S2O3^2-(aq) concentration = 2 * (0.425 M) = 0.85 M
Step 3: Calculate the concentration of Ag(S2O3)2^3-(aq)
Since the concentration of Ag+(aq) and S2O3^2-(aq) are the same, and the reaction stoichiometry is 1:1 for Ag+ and Ag(S2O3)2^3-, the concentration of Ag(S2O3)2^3- will also be the same.
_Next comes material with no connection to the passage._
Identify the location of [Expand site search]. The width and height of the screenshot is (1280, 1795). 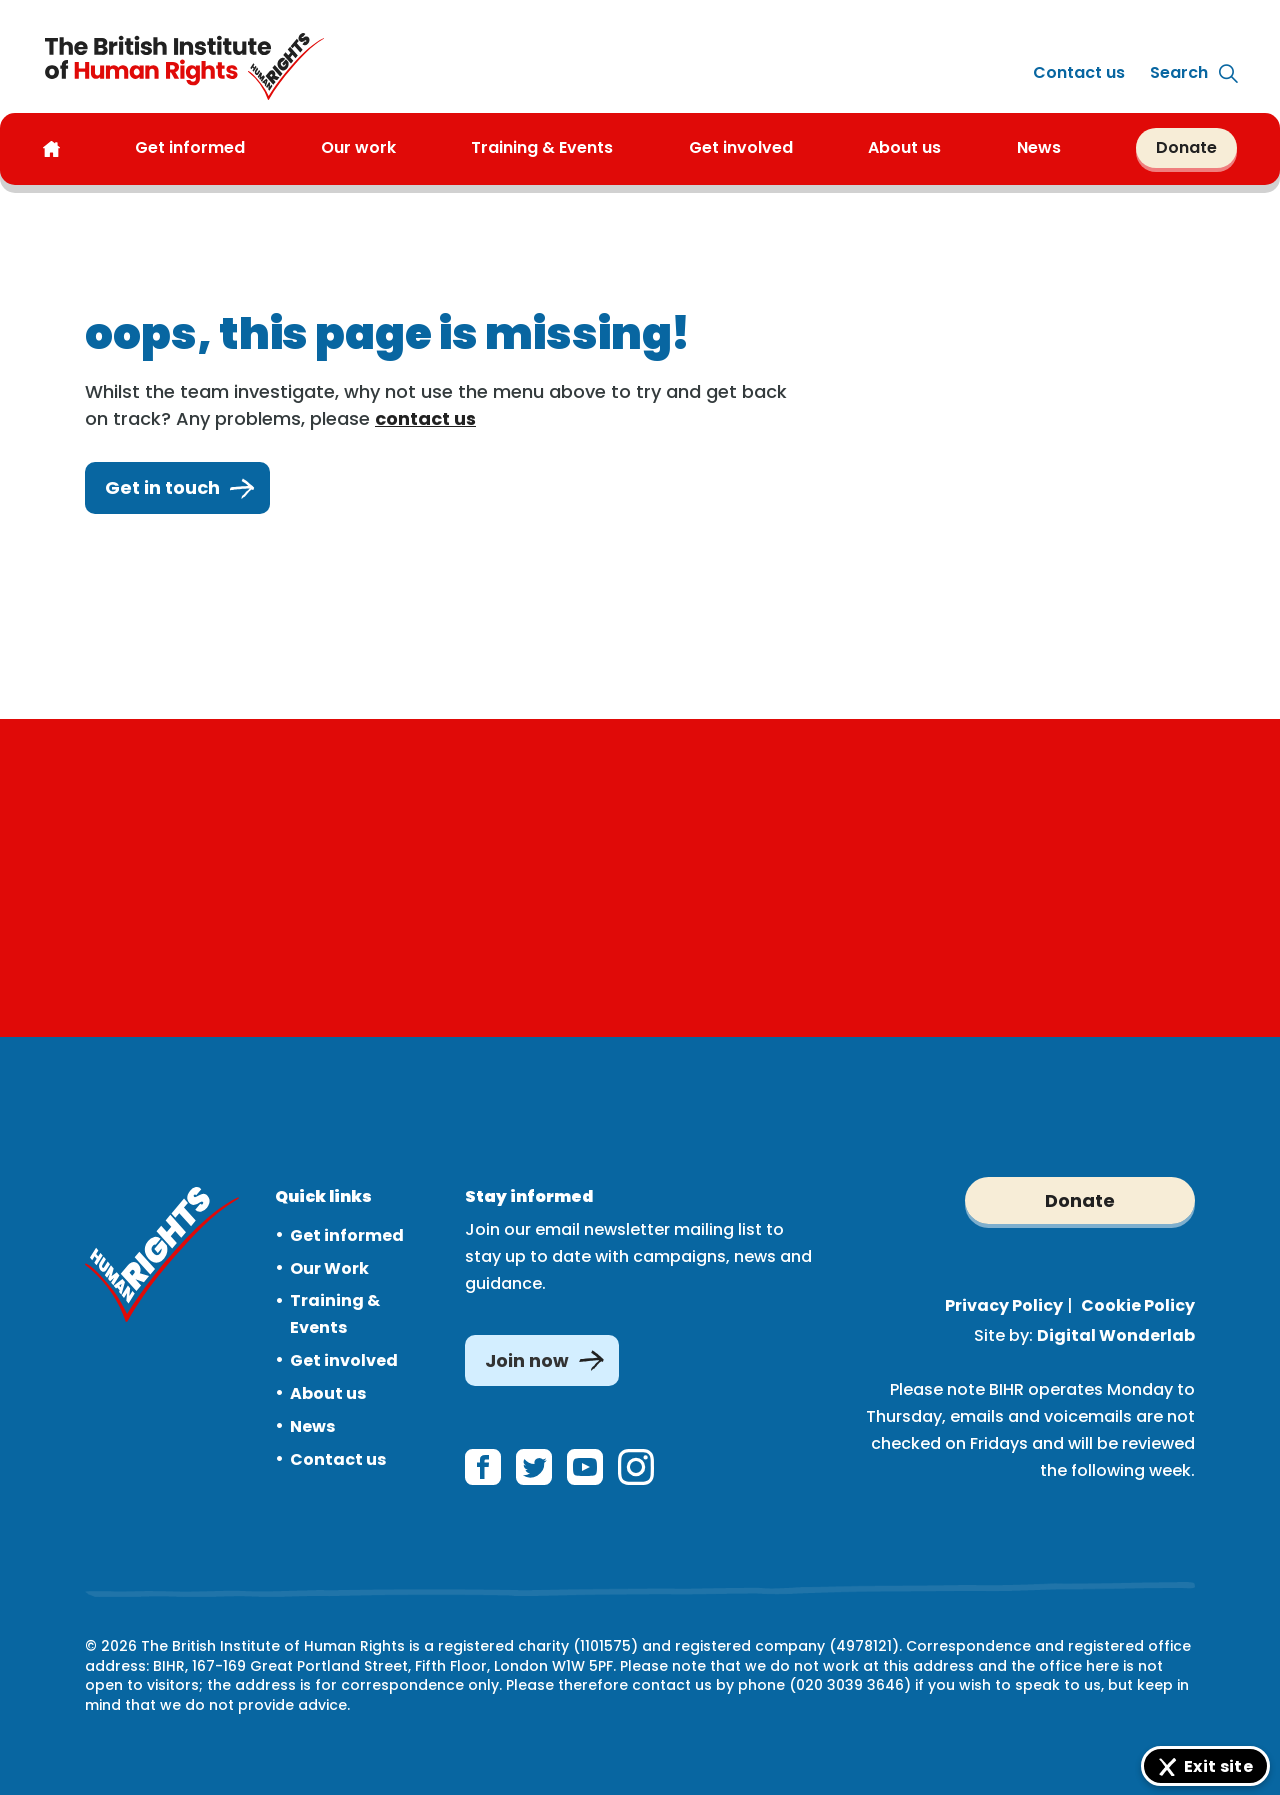
(1179, 73).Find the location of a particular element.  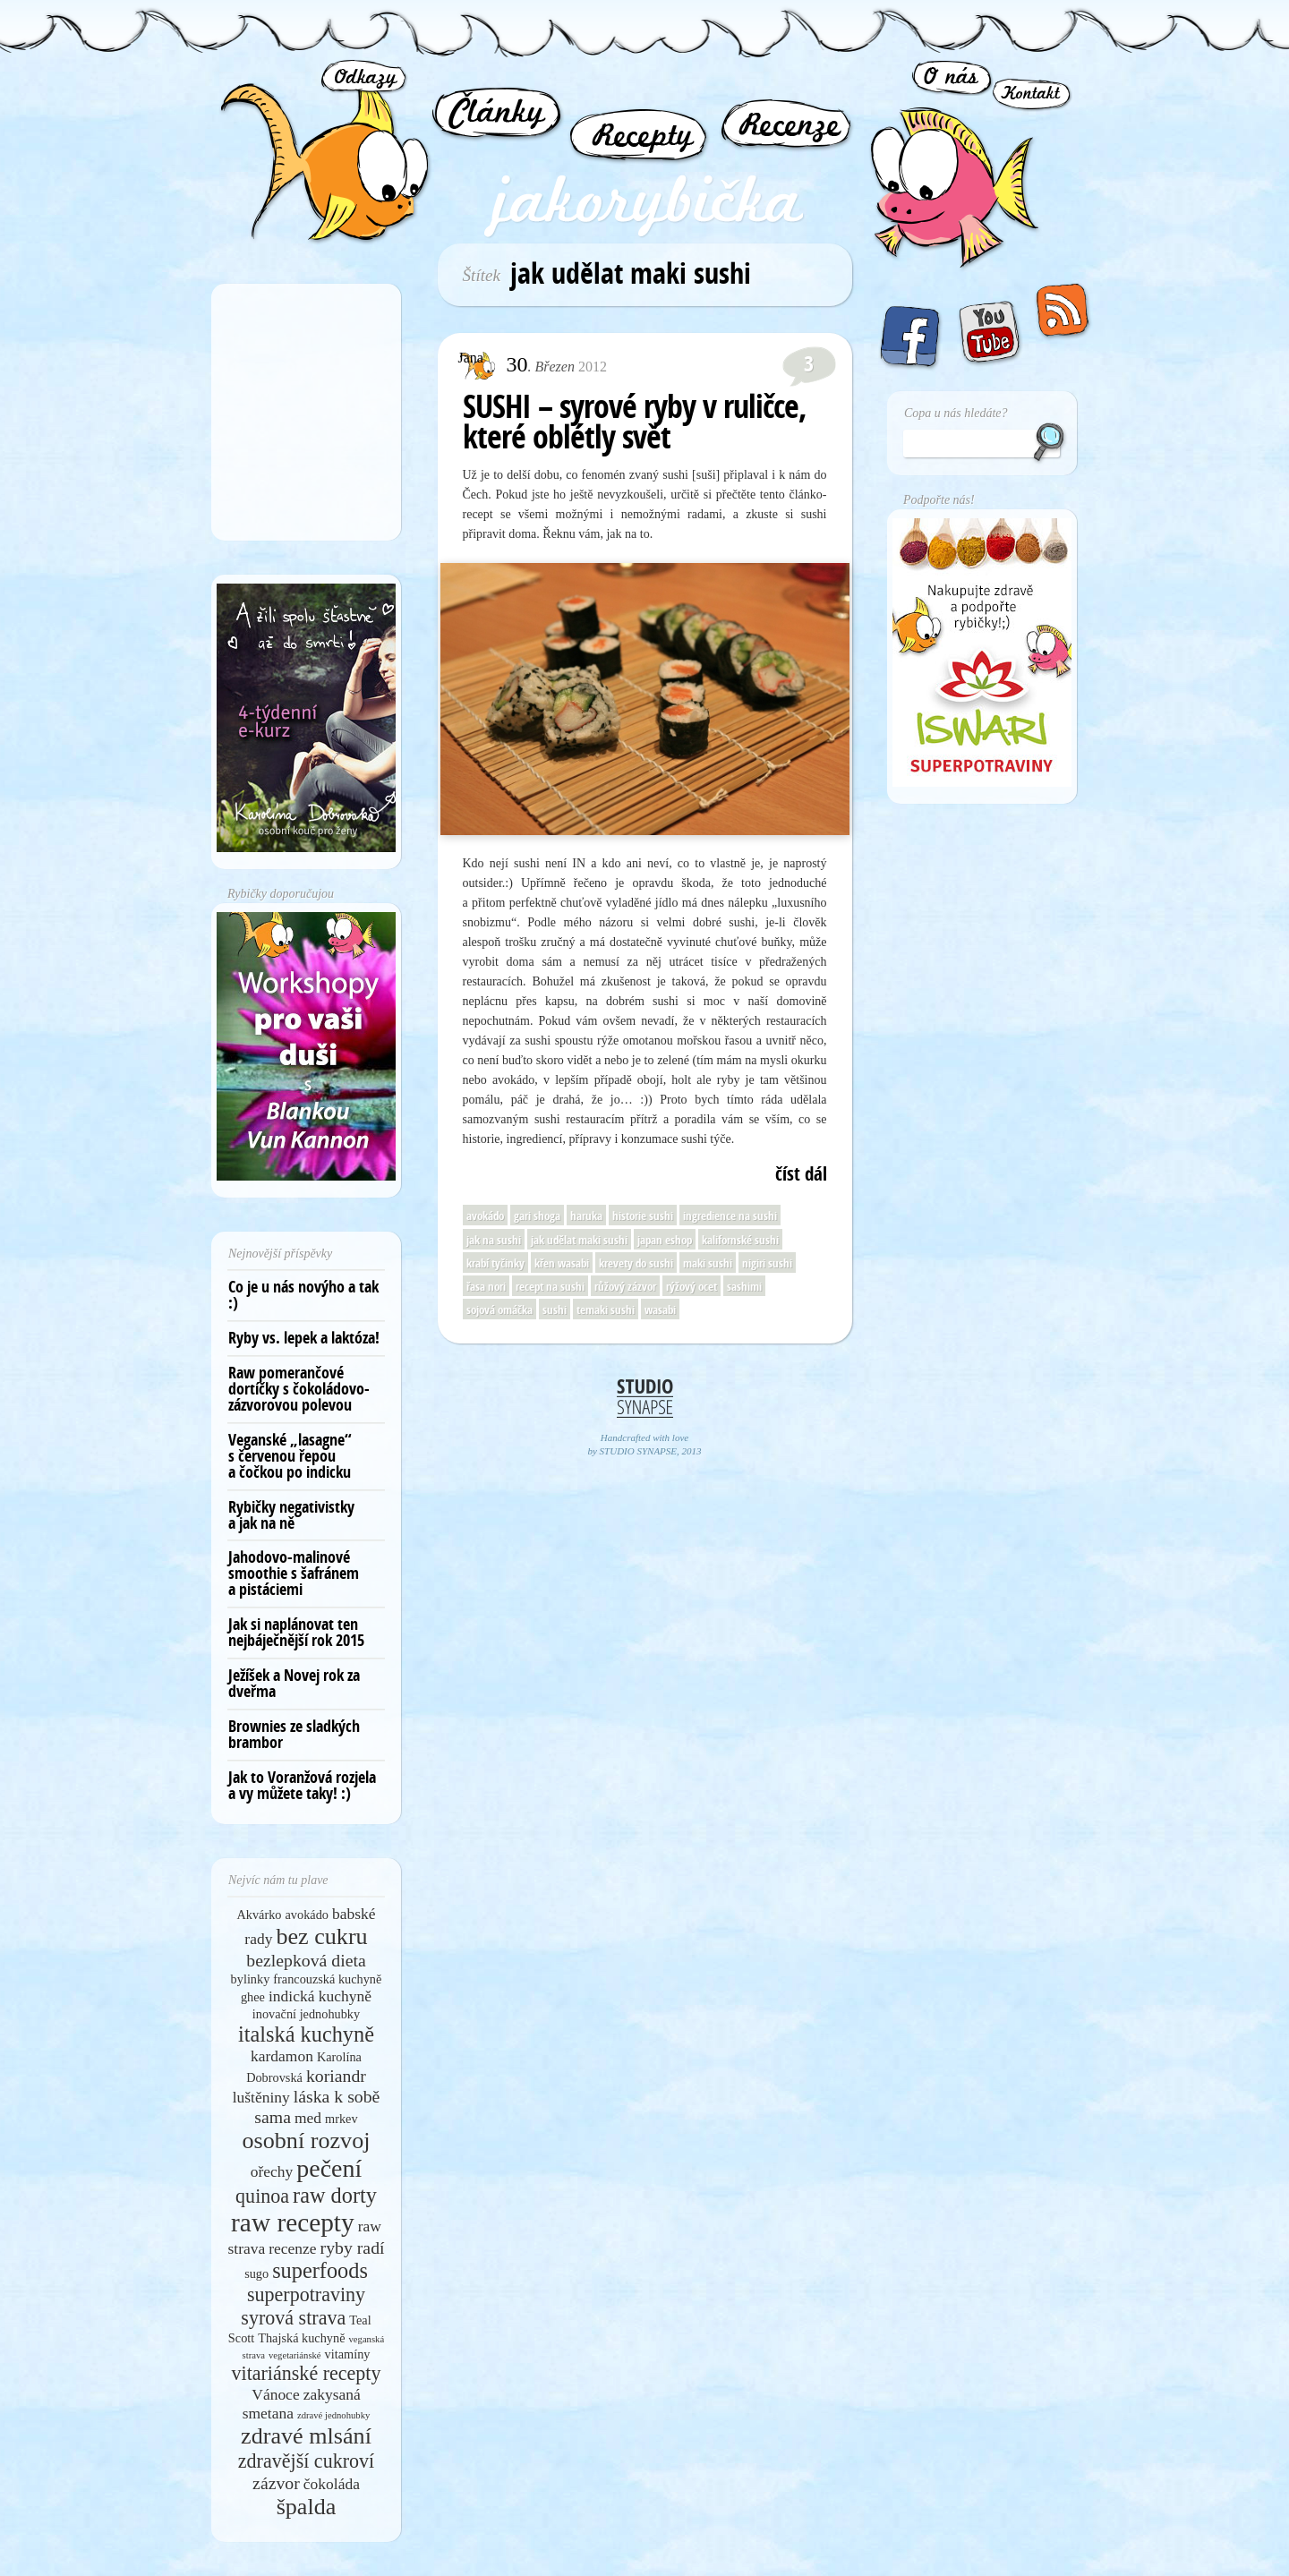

Ag(S2O3)2^3-(aq) concentration = 0.425 M
Step 4: Calculate the concentration of AgBr that can dissolve
Using the solubility product constant (Ksp = 5.0 × 10^-13), we can set up an equilibrium expression:
Ksp = [Ag+][Br-]
Given that the concentration of Ag+ is 0.425 M, and assuming the concentration of Br- is x (as AgBr dissolves), we can write:
Ksp = (0.425 M)(x) = 5.0 × 10^-13
Solving for x:
x = (5.0 × 10^-13) / (0.425 M) = 1.18 × 10^-12 M
Step 5: Calculate the mass of AgBr that can dissolve
To determine the mass of AgBr that can dissolve, we need to convert the concentration of AgBr (x) to moles using the volume of the solution and the molar mass of AgBr.
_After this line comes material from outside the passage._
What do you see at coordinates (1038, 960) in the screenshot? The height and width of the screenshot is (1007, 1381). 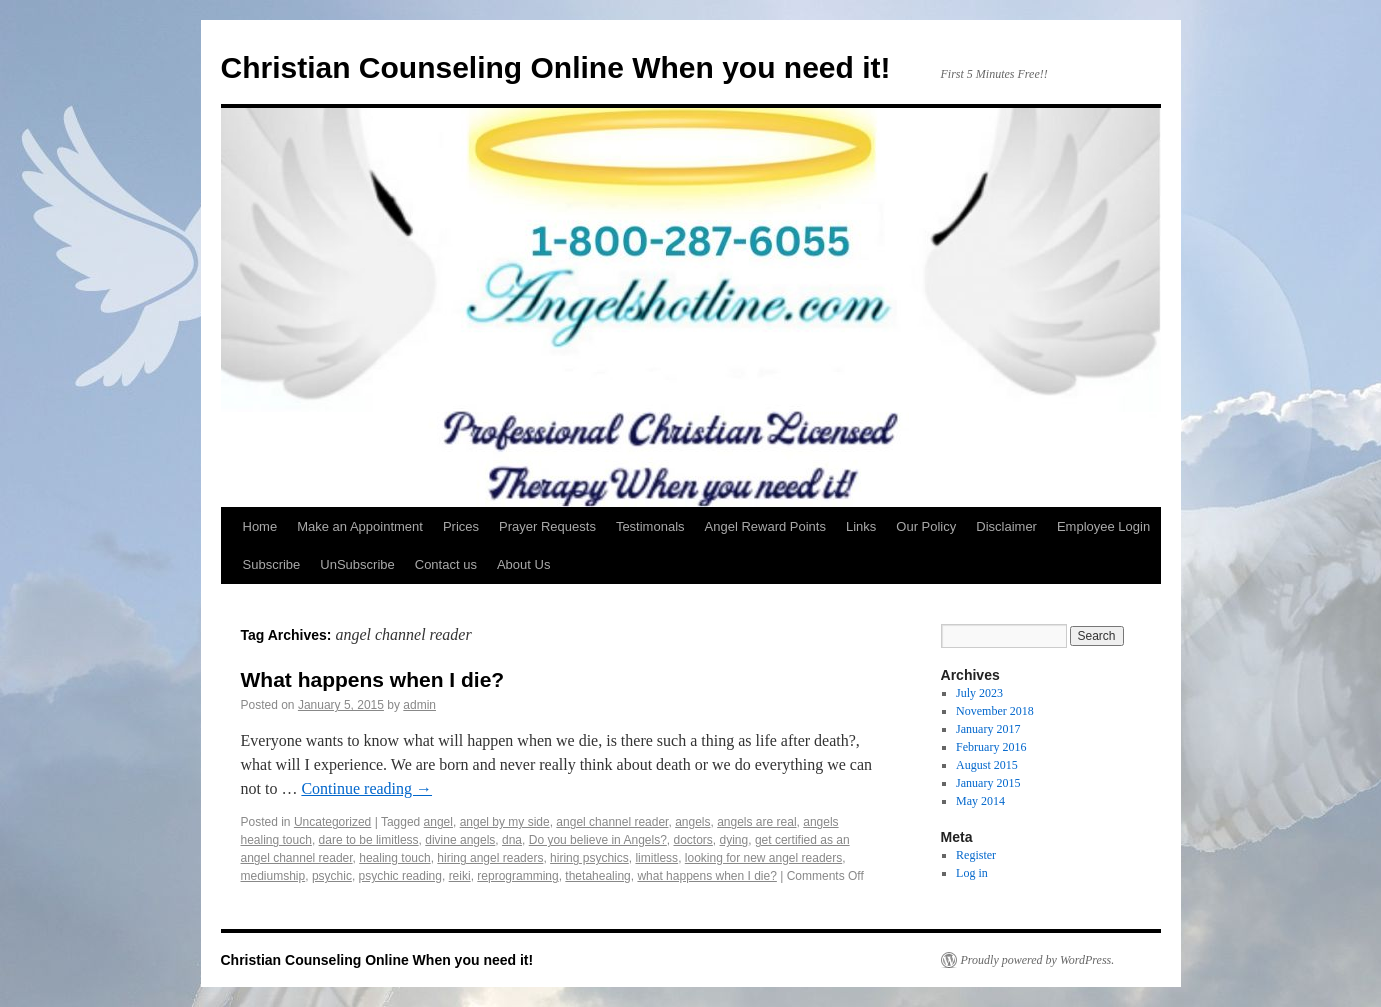 I see `Proudly powered by WordPress.` at bounding box center [1038, 960].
moles of AgBr = concentration (M) × volume (L) = (1.18 × 10^-12 M) × (1.40 L)
Finally, to convert moles to mass, we multiply by the molar mass of AgBr (187.77 g/mol):
mass of AgBr = moles of AgBr × molar mass of AgBr = (1.18 × 10^-12 M) × (1.40 L) × (187.77 g/mol)
Calculate this expression to find the mass of AgBr that can dissolve in the solution.
To determine the mass of AgBr that can dissolve in 1.40 L of 0.425 M Na2S2O3, we need to first find the concentration of Ag+ ions in the solution.
Given the balanced equation:
Ag+(aq) + 2 S2O32-(aq) --> Ag(S2O3)23-(aq)
The stoichiometry shows that 1 mol of Ag+ reacts with 2 mol of S2O32-. Therefore, the concentration of Ag+ ions is twice the concentration of Na2S2O3. Thus, the concentration of Ag+ ions can be calculated as follows:
Ag+ concentration = 2 * Na2S2O3 concentration
Given that the Na2S2O3 concentration is 0.425 M, the Ag+ concentration would be:
Ag+ concentration = 2 * 0.425 M = 0.85 M
Next, to find the mass of AgBr that can dissolve, we need to use the solubility product constant (Ksp) expression for AgBr, which is:
Ksp = [Ag+][Br-]
Rearranging the equation, we have:
[Ag+] = Ksp / [Br-]
Given that the Ksp value for AgBr is 5.0 * 10^-13 and we know the Ag+ concentration is 0.85 M, we can solve for [Br-]:
[Br-] = Ksp / [Ag+] = (5.0 * 10^-13) / (0.85 M) = 5.88 * 10^-13 M
The concentration of Br- ions is now known. To find the moles of Br- ions present in the solution, we need to multiply the concentration by the volume of the solution:
moles of Br- = [Br-] * volume
= (5.88 * 10^-13 M) * (1.40 L)
Finally, we can calculate the mass of AgBr dissolved using stoichiometry:
molar mass of AgBr = atomic mass of Ag + atomic mass of Br
molar mass of AgBr = 107.87 g/mol + 79.90 g/mol = 187.77 g/mol
mass of AgBr = moles of Br- * molar mass of AgBr
= [(5.88 * 10^-13 M) * (1.40 L)] * (187.77 g/mol)
Now we plug in the values to calculate the mass of AgBr.